Ma esistono ancora luoghi del genere? E in Italia? Esistono, perfino sulle Alpi dove arriva forte l’odore di cupio dissolvi che si respira in questo Paese, ma vanno scovati, appunto, e magari fatti diventare un segreto per pochi.
Che la montagna sia una scuola s’è sempre detto ma forse è tra le cose dimenticate. L’università delle Terre Alte la si potrebbe chiamare, ci si possono imparare cose importantissime quali il senso del limite, lo spirito di sacrificio, la resistenza o che le scorciatoie non convengono mai. Ci si può anche ricordare che la natura ha una posizione fondamentalmente illogica rispetto a tutte le cose.
Ma soprattutto in montagna, parlo di un rapporto intenso non certo della sciatteria «ideologica» dei turisti, si può reimparare a vedere (il musicologo e montagnard Massimo Mila definiva l’andare in montagna una «scienza millimetrica del terreno»), può accadere insomma di riaprire il noto, il risaputo, o quello che non funziona più. In montagna, o forse in tutti i luoghi in cui non ci si può nascondere dalle leggi ferree della necessità, si può sperimentare una speciale qualità di attenzione, ma per farlo bisogna evidentemente cominciare dal basso.
Ogni volta si ricomincia di nuovo, dal basso, dal rispetto, dal sacro che etimologicamente si traduce lontano, è l’unico modo per introdursi all’esercizio. Il basso può voler dire il passo ad esempio, la concentrazione, quella che fa dimenticare l’obiettivo. Se si guarda all’altrove, infatti, si fatica di più e non si raggiunge mai, al contrario invece si arriva quasi senza accorgersene. Ma ancora prima c’è la respirazione, che va allenata ad essere profonda, altrimenti si avranno inevitabilmente dei pensieri di corto respiro.

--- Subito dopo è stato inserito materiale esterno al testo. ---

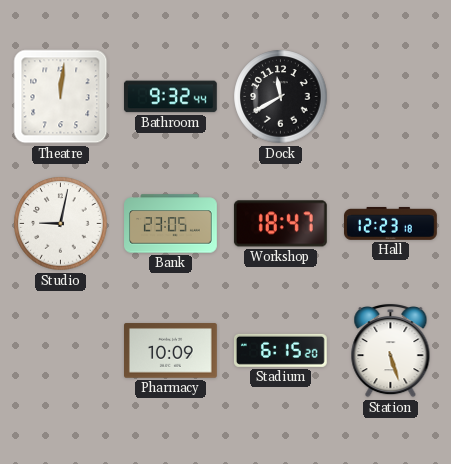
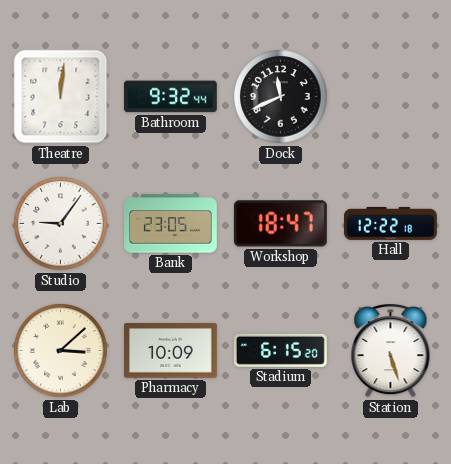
Dock: 11:40 -> 11:41
Studio: 9:02 -> 9:06
Hall: 12:23 -> 12:22
Lab: none -> 3:08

Per esempio in montagna si può vedere con chiarezza che due cose il Mondo Nuovo ha per nemici giurati: l’esperienza diretta, di prima mano, e la fantasia quando ha la dignità conoscitiva che ha avuto nei millenni, ma pure che la memoria, l’attenzione, il senso di orientamento tra poco saranno facoltà paranormali, stiamo devolvendo sempre più facoltà senza le quali non esiste possibilità di un’indipendenza, di un’autonomia di pensiero.
La parola chiave quindi rimane perdersi, mai fuggire, anzi il contrario. Del Vademecum ha detto bene, secondo me, un recensore francese: «non è quello che sembra, non è rivolto solo ai montanari, è un vero è proprio manuale di sopravvivenza per i nostri giorni altalenanti». Nel libro si legge, prova a farsi leggere un altro punto di vista, la necessità di un rapporto diverso con la natura nel suo momento culminante, un altro tentativo di controllo rispetto agli ultimi quattro secoli almeno, adattandosi e non vanamente reprimendo perché non possibile nonché pericoloso, anzi esiziale a questo punto.

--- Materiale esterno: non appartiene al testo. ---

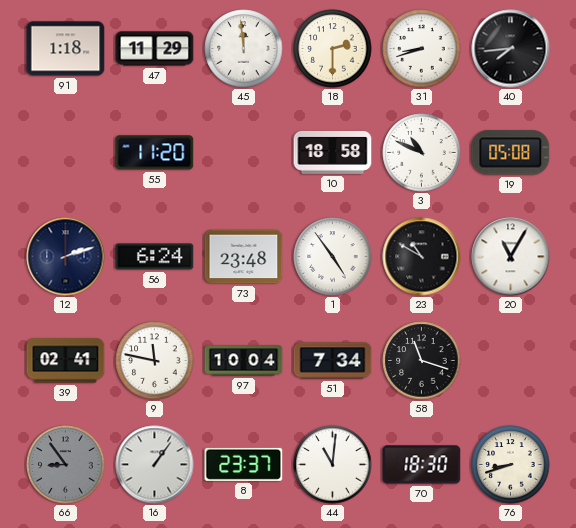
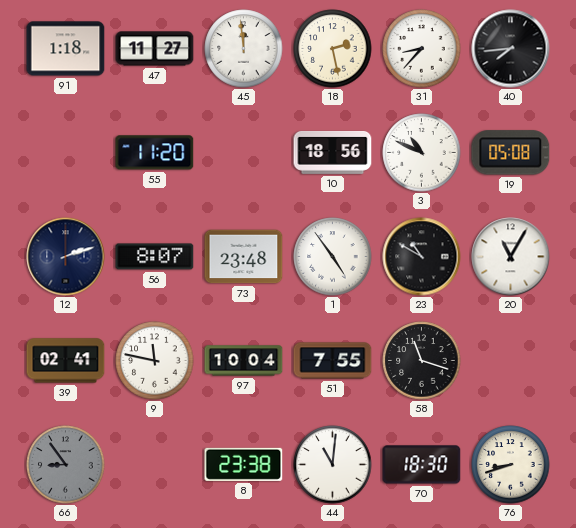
47: 11:29 -> 11:27
18: 2:30 -> 2:28
31: 8:42 -> 8:37
10: 18:58 -> 18:56
56: 6:24 -> 8:07
51: 7:34 -> 7:55
16: 1:06 -> none
8: 23:37 -> 23:38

Ora che ci avviamo a essere delle coscienze disincarnate, con l’esilio del corpo dalle attività della conoscenza, fatiche e avventure grandi e piccole, in montagna o in altri luoghi aperti, ci possono far apparire rilevanti cose ovvie, come il fatto che il mondo dipende da come lo guardi, o che la totale esperienza del mondo dipende dall’orientamento della mente. Esperienze che possono rivelarsi formative per acquisire un amor proprio più laico, meno rigido.
In un presente che ci appare sempre più insensato, policentrico e soprattutto senza un vero controllo da parte di alcuno, in cui il vero non possiede più alcun privilegio sul falso ed è quindi destinato a soccombere, perdersi significa trovare la forza per mollare la presa, abbandonare, in definitiva sapersi fermare.